A OE relembra que no passado dia 27 de abril enviou um ofício aos dois Ministérios a alertar para esta situação, sublinhando que “não reconhecer formalmente a Covid-19 como doença profissional, fazendo depender a sua caracterização de nexo causal exigível para as restantes doenças, é manifestamente injusto, oneroso e desumano para todos aqueles que asseguram cuidados de Saúde, em particular em fase de emergência de saúde pública internacional”.

A Ordem adiante que recebeu exposições de vários enfermeiros que, testando positivo há mais de 50 dias, não têm qualquer fonte de rendimento ou de proteção, onde dá como exemplo um casal de enfermeiros, em que cada um recebeu este mês apenas 60 euros de remuneração, referentes a horas realizadas em meses anteriores.

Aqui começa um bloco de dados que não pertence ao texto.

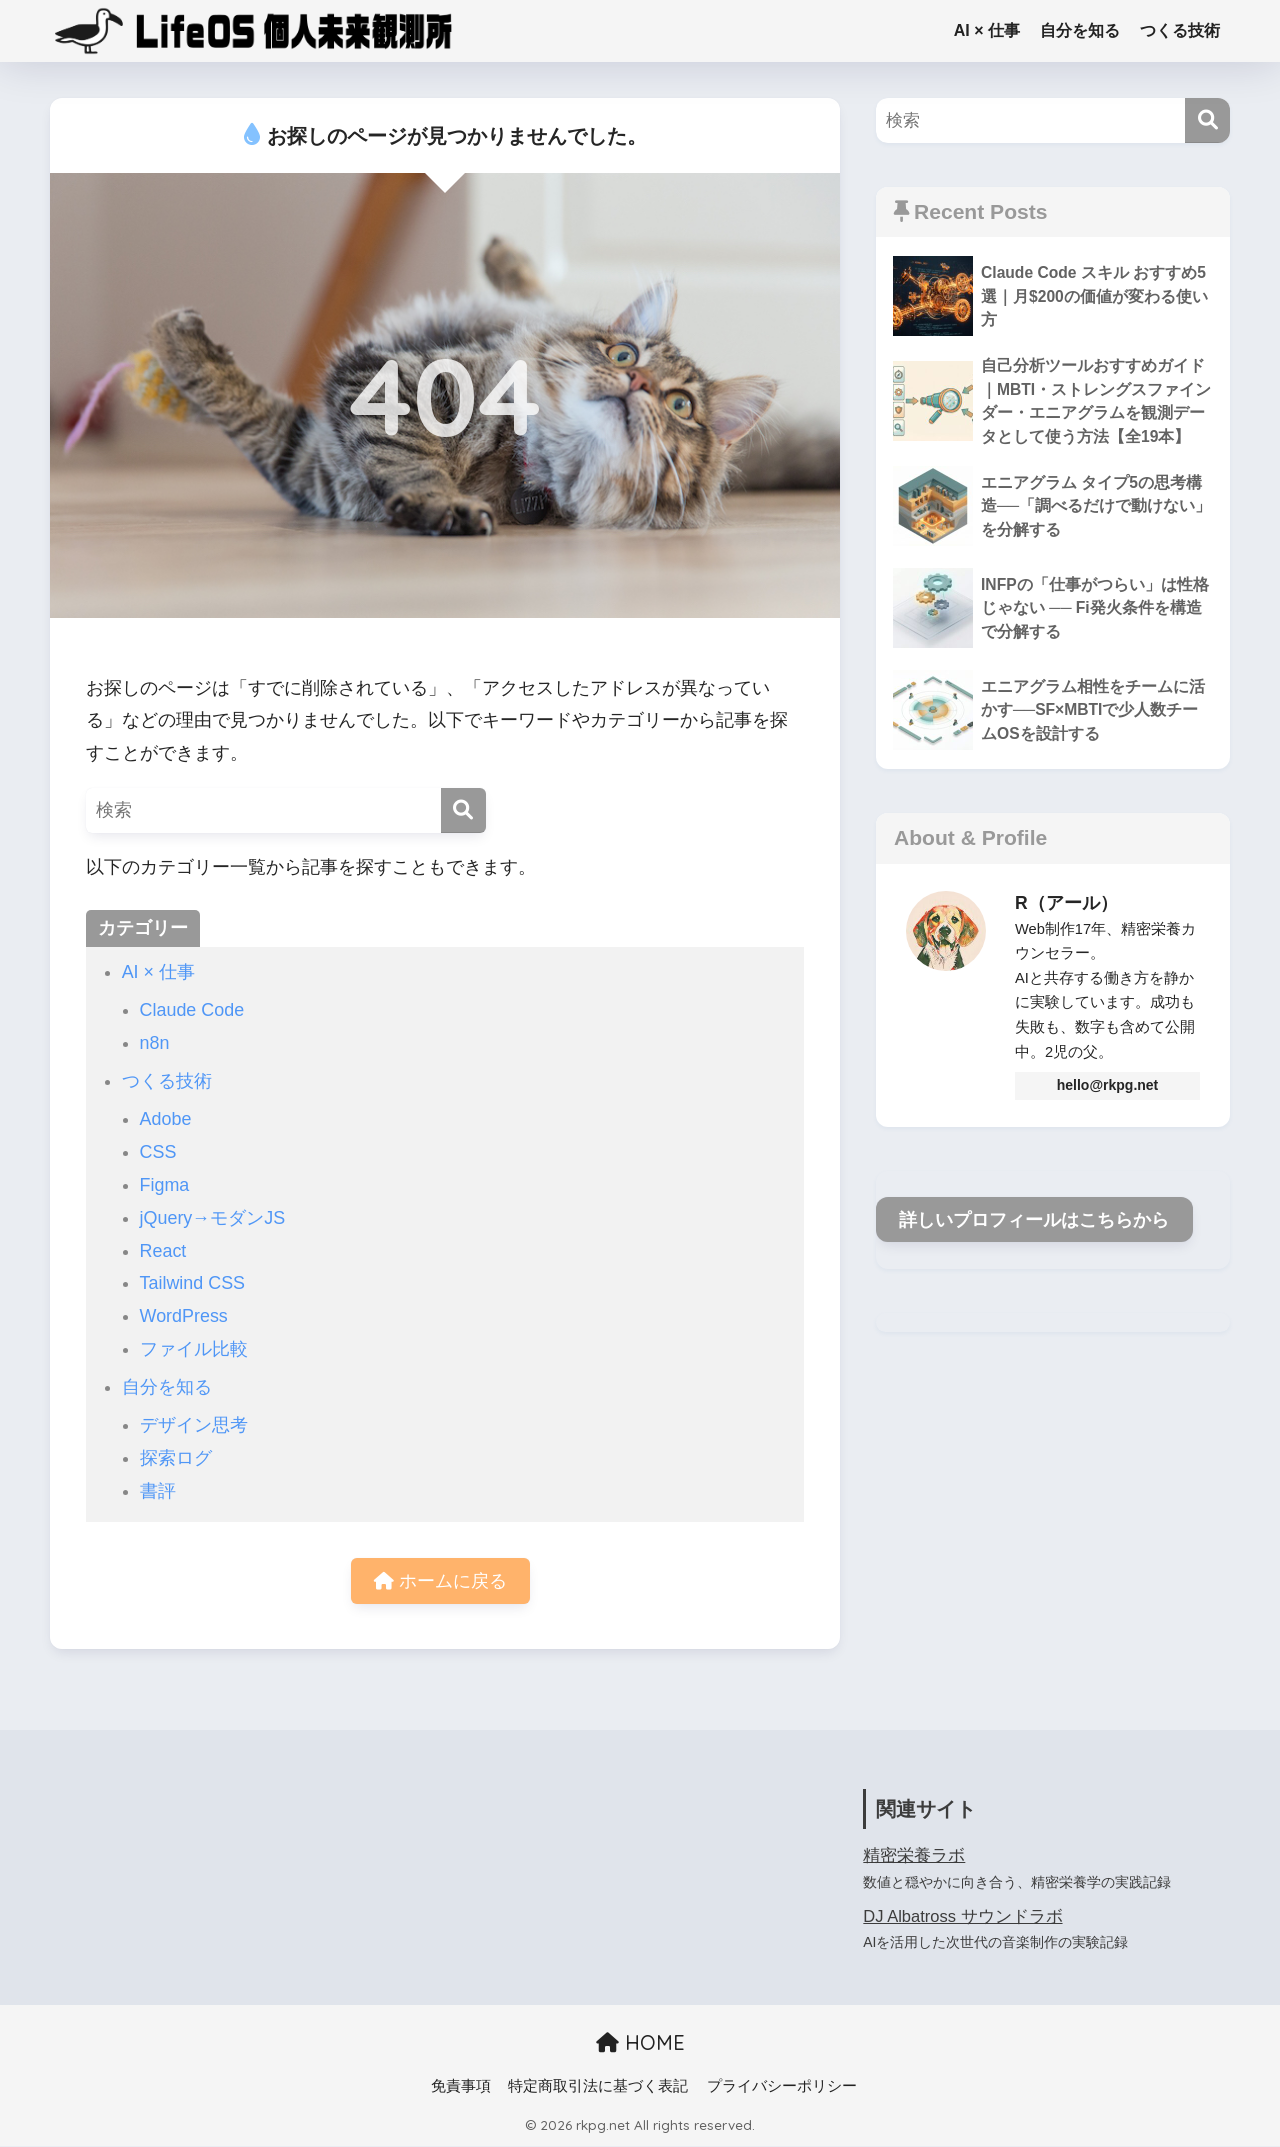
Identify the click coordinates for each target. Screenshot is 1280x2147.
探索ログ (176, 1458)
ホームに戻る (440, 1581)
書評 (158, 1491)
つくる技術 (1180, 30)
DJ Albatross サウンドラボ (963, 1916)
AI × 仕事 (987, 30)
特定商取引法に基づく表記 (598, 2087)
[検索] (463, 810)
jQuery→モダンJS (213, 1218)
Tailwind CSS (193, 1283)
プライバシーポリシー (782, 2087)
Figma (165, 1185)
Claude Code (192, 1010)
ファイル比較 (194, 1349)
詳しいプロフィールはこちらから (1034, 1221)
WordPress (184, 1316)
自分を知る (1080, 30)
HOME (640, 2043)
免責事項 (461, 2087)
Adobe (166, 1119)
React (163, 1251)
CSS (158, 1152)
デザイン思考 (194, 1425)
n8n (155, 1043)
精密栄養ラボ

“O mínimo exigível é que as instituições salvaguardem os vencimentos dos profissionais infetados a 100%, face ao enorme esforço que lhes é exigido, uma vez que estamos perante uma dupla penalização: Enfermeiros que sofrem pela doença e agora com cortes nos seus rendimentos. A possibilidade de virem a receber, futuramente, 65% ou 70% do seu vencimento não acautela presentemente a sua sobrevivência e das suas famílias”, defende a OE.

Luís Barreira, vice-presidente da OE, defende que “está em causa a sobrevivência da nossa única linha de defesa, aqueles que cuidam da vida de todos nós. É desumano, vergonhoso e inaceitável”.

Desde o início da pandemia, morreram 1.289 pessoas em Portugal de Covid-19. Há atualmente 30.200 casos confirmados.